The Place is an elegant bi-level dining room with booths and tables on the
mezzanine level, overlooking large fern-laden windows and a wall-sized
poster-art print on backlit glass. Photos of turn-of-the-century Newport, art
deco and Tiffany lamps, brass rails and dark wainscotting complete the feeling
of amiable comfort.
Taking his cues from Latin, Mediterranean and Asian cuisine, executive
chef Alex Daglis has made deliberate fusion decisions that promised gustatory
delight and delivered on everything we tried. One emphasis at the Place is on
the grill, with Thai curried shrimp, chipotle-marinated chicken, tournedos with
a wild mushroom-ancho chile sauce and maple-glazed duck breast. Another focus
is on wildly creative appetizers, including a salmon and scallop salad with
fresh fennel, beets and jicama; duck enchiladas with mango salsa and Vermont
goat cheese; and lobster and shrimp wontons spiced with cilantro and lemon
grass.
Looking toward the complexity of our entrees, we settled for a simpler,
signature item at the Place, the lobster and corn chowder with shrimp ($6.95).
Carrots gave the chowder a beautiful color, Cajun bacon added a sweet
undertaste and the lobster and shrimp were luxurious tidbits.

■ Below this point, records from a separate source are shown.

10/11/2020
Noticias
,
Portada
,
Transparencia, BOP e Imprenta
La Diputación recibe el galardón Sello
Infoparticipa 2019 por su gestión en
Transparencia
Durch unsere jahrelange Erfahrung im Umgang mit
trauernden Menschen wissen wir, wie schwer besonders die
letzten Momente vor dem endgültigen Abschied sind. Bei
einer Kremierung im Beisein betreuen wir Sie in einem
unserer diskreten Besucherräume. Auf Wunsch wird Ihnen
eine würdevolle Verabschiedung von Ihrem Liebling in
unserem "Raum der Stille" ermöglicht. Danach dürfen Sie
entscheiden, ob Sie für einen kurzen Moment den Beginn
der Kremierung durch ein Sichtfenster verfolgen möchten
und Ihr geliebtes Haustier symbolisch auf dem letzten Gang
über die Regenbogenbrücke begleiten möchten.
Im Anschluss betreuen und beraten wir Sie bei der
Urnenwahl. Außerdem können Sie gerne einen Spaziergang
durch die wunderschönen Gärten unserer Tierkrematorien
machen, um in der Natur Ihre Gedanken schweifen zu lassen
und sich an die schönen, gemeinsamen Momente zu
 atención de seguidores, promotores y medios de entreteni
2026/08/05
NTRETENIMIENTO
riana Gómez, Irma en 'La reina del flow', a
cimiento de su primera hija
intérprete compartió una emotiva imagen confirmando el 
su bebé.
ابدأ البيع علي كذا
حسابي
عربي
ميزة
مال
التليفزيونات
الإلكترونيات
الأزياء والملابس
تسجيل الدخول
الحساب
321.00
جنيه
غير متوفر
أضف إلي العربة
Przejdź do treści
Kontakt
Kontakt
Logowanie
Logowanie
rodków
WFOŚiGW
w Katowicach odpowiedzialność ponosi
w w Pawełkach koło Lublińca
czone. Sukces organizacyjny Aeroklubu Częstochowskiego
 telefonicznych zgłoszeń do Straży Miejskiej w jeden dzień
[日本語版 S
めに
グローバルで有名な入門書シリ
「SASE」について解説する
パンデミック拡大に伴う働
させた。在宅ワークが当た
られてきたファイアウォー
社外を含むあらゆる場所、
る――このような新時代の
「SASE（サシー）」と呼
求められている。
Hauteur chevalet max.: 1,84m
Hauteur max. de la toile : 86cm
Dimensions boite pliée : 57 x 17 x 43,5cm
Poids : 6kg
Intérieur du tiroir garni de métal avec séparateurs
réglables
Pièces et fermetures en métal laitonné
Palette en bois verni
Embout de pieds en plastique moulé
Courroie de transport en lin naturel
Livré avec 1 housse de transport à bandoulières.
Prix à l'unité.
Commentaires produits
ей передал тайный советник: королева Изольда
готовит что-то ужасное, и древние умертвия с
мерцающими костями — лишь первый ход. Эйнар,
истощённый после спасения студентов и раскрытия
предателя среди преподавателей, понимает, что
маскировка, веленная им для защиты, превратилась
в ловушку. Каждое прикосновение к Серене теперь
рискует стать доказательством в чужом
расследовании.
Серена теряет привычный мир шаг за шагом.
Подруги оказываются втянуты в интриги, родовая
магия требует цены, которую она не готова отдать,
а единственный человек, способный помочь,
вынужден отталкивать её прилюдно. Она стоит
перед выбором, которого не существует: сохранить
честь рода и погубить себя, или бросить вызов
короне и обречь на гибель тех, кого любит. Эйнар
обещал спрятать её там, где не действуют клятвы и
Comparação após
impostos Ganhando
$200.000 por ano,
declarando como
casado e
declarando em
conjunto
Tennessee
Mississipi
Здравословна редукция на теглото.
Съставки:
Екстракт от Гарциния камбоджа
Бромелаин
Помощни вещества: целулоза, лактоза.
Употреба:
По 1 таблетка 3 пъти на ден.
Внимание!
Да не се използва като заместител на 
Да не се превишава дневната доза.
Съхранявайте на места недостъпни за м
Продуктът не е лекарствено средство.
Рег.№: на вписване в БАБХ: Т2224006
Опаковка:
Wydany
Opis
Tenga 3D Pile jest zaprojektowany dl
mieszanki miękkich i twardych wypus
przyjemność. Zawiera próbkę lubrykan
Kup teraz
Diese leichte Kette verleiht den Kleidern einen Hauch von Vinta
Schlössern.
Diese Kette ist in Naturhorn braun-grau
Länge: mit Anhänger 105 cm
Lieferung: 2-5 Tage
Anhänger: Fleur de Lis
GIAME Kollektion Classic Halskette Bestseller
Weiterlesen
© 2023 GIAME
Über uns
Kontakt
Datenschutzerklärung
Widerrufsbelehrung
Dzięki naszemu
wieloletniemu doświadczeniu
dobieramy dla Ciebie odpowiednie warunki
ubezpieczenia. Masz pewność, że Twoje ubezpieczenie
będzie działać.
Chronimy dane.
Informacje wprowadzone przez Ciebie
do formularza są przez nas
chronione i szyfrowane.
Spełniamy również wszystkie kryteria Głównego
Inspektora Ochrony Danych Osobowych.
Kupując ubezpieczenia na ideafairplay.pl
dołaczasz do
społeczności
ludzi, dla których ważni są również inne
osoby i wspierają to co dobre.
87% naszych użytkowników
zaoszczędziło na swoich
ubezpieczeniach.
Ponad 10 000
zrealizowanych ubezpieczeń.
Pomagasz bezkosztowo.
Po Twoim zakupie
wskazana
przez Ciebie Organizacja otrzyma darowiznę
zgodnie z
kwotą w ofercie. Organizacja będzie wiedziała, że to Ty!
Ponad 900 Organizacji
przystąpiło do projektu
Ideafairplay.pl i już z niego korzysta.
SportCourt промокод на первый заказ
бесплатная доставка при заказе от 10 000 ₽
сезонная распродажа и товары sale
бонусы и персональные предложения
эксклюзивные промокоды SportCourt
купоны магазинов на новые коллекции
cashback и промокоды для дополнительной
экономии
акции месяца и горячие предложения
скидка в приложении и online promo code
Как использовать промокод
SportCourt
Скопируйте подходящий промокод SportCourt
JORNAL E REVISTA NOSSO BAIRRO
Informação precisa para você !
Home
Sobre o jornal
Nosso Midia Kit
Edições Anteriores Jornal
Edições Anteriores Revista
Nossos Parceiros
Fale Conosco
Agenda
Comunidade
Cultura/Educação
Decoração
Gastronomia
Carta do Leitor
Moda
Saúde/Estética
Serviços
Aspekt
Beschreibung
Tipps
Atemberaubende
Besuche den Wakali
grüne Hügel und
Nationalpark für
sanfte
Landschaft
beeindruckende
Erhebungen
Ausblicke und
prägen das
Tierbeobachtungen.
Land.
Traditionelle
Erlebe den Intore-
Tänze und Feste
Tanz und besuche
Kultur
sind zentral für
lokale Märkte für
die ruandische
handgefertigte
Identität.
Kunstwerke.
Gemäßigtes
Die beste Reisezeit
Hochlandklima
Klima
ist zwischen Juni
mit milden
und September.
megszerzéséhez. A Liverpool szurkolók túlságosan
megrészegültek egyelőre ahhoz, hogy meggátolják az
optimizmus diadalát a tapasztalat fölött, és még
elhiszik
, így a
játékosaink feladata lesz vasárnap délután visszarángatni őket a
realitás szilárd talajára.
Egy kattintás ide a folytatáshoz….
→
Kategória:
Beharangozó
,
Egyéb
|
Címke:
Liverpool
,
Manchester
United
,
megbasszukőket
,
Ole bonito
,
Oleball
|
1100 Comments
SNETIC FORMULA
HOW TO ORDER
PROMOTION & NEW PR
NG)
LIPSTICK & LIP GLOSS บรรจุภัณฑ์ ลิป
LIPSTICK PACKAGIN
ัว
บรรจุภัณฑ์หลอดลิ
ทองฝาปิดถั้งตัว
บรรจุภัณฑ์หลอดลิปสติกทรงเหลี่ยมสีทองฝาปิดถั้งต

From the entree side of the menu, our party of four had some hard decisions
to make. Bill could not break with his tendency to hoist the carnivore flag,
and he went for the hoisin-glazed pork tenderloin ($19.95). Our friend from
Marblehead, Massachusetts, chose the Chilean sea bass ($24.95), as did I, and
his wife picked a special of the day, red snapper medallions with lobster sauce
($26.95), which I had enjoyed on a previous visit.
Seared with an Asian five-spice crust, the sea bass was served with a port
wine reduction sauce, a few pan-seared scallops, a large grilled portobello
cap, sweet pepper risotto and grilled asparagus. It was garnished with a mound
of grated carrots and a generous sprig of fresh basil. Neither the spices nor
the port overwhelmed the delicious sweet-fleshed fish and scallops, and the
vegetables sang the same tune. Only the risotto disappointed, since it was
underdone.
Bill was thoroughly thrilled with his pork, billed as a "salad," as the
expertly grilled tenderloin was thinly sliced atop a bed of mesclun greens,
with accoutrements of avocado, grilled Vidalia onions, portobello mushrooms and
sweet potatoes. The greens were tossed in a cilantro vinaigrette.
The red snapper was accompanied by two beurre blanc sauces, one with lobster
stock and another with guava paste, nicely swirled on the large black plate.
This is another signature dish that had drifted off the menu because of the
difficulty of getting snapper, but Daglis hopes to offer it whenever he can.
The snapper sat on angel hair pasta (half squid ink, half plain for a black and
white effect), with asparagus and summer squash radiating beneath it, and a
lobster claw crowned the snapper. In presentation and in taste, all four of us
gave this one the prize.
Hardly believing our appetites, we studied the dessert menu. The chocolate
creme brulee beckoned, as did the mango sorbet. We could certainly trust the
warm peach bread pudding or the chocolate hazelnut torte. In the end we
succumbed to the decadence of the chocolate waffle and the warm blueberry tart.
Upon the arrival of the latter, a chorus of mmmmms issued from both
sides of the table. The Marblehead visitors loved the tart, its shell lined
with an almond-hazelnut paste. We eked out bites of everything around and on
top of the delectable chocolate waffle: the bananas foster, the vanilla ice
cream, the fresh whipped cream and the strawberries and blueberries decorating
the plate.
The Place is a Rhode Island treasure, good for showing off to friends, but
also nice for a romantic treat for two.